■ Data for processing:

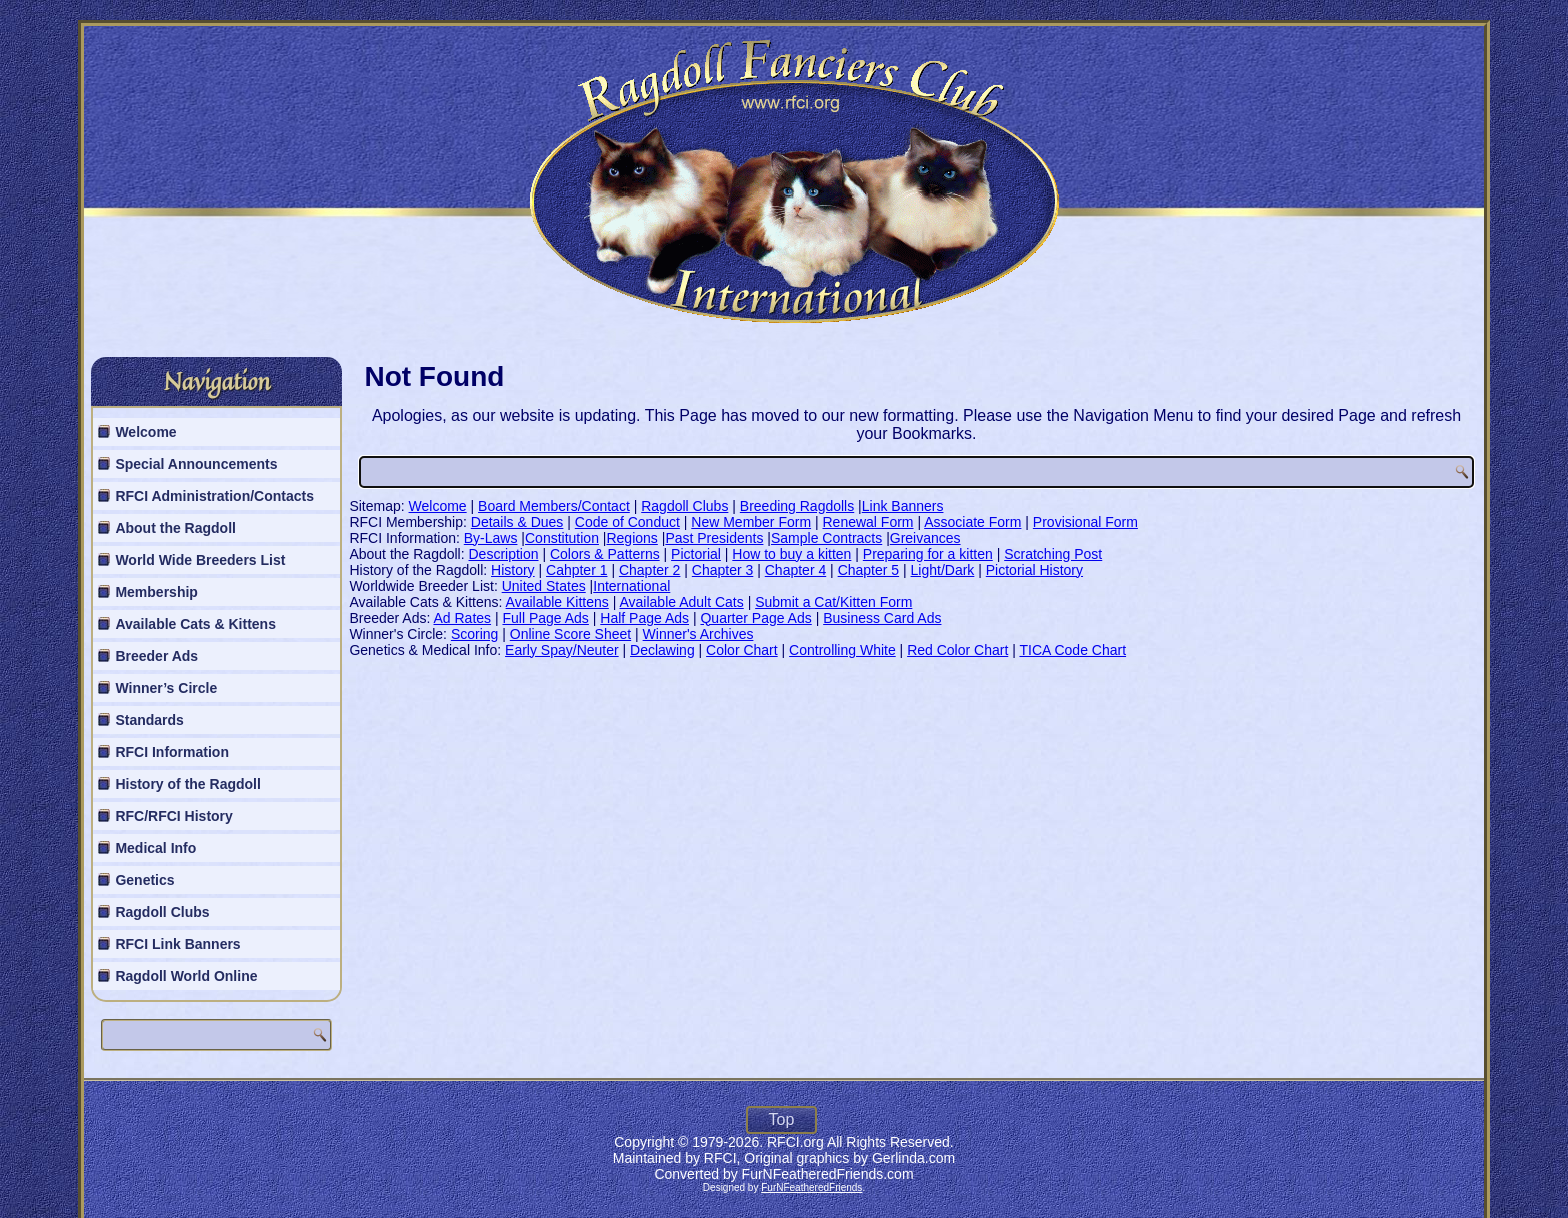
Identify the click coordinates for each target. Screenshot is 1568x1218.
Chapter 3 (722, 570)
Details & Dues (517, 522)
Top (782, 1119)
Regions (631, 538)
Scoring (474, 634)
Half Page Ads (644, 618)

■ What you will do:
Each entry must be retyped word for word, with every image omitted.

■ Answer box:
Identify the click coordinates for each target. Screenshot is 1568x1218.
Chapter 3 (722, 570)
Details & Dues (517, 522)
Top (782, 1119)
Regions (631, 538)
Scoring (474, 634)
Half Page Ads (644, 618)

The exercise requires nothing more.